Task directions »
Exactly and only the lines below from the one containing "Putih, hitam, mera" down to the one containing "om, a sensação de que não precisam mais" are wanted, both included; please exclude every picture.

Extracted entries »
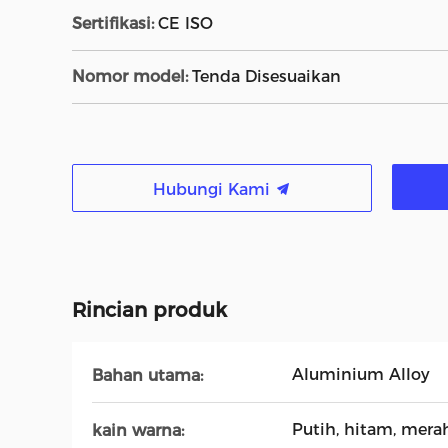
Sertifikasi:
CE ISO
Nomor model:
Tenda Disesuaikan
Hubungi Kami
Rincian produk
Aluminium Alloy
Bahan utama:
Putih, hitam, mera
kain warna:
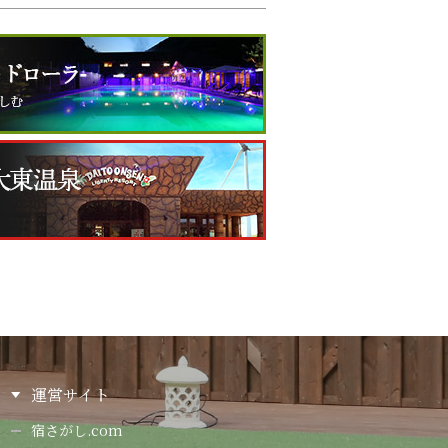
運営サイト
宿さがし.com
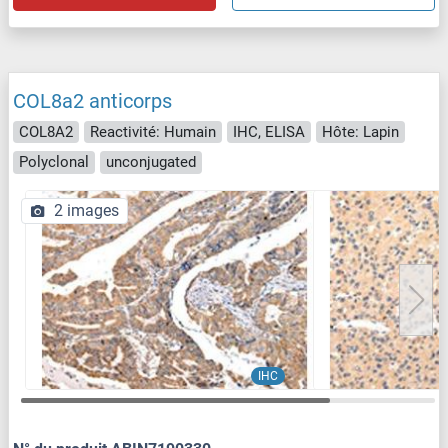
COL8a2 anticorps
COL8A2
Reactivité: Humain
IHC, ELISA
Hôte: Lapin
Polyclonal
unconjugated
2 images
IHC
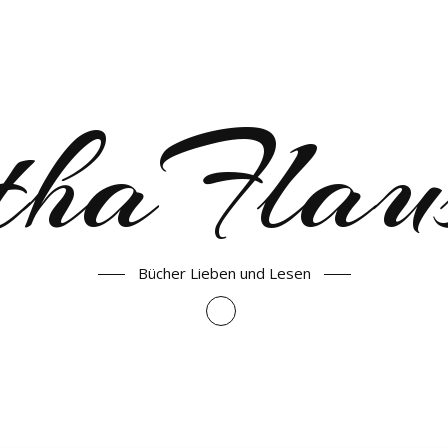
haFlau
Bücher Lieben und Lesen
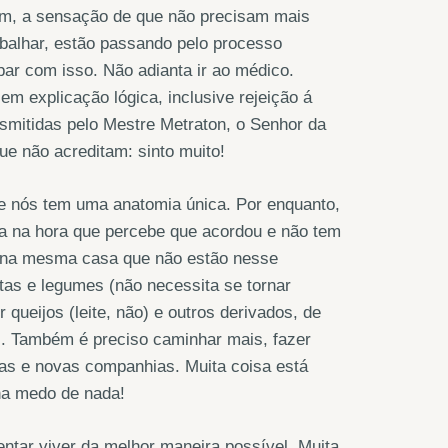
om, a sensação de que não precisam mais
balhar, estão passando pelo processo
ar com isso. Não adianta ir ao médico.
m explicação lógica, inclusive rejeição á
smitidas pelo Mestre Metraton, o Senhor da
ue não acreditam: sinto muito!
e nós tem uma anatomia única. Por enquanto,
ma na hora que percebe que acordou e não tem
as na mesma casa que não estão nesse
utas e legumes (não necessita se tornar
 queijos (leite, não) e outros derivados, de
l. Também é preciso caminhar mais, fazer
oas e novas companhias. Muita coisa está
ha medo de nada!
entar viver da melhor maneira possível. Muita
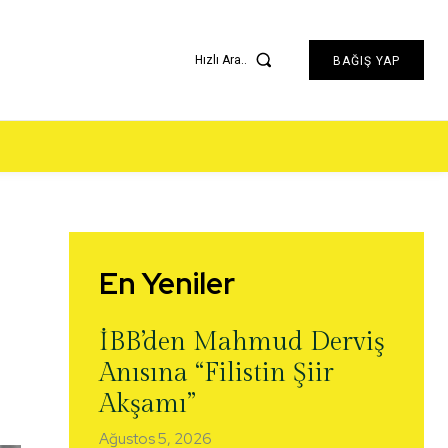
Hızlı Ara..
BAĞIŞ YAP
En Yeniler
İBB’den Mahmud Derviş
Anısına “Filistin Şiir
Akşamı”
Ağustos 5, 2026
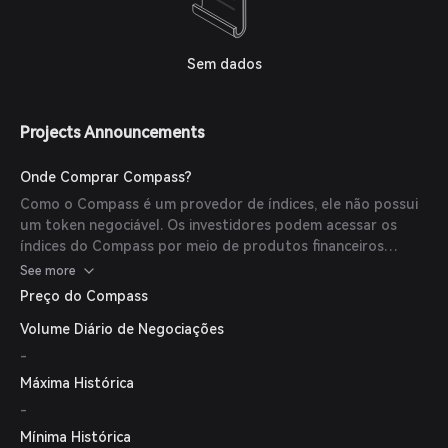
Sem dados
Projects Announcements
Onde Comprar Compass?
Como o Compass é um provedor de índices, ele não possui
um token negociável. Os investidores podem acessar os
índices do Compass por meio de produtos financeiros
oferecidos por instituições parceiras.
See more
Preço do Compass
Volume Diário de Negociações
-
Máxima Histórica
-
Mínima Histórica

Response »
Putih, hitam, mera
kain warna:
運営サイト
宿さがし.com
COL8a2 anticorps
COL8A2
Reactivité: Humain
IHC, ELISA
Hôte: Lapin
Polyclonal
unconjugated
2 images
IHC
haFlau
Bücher Lieben und Lesen
om, a sensação de que não precisam mais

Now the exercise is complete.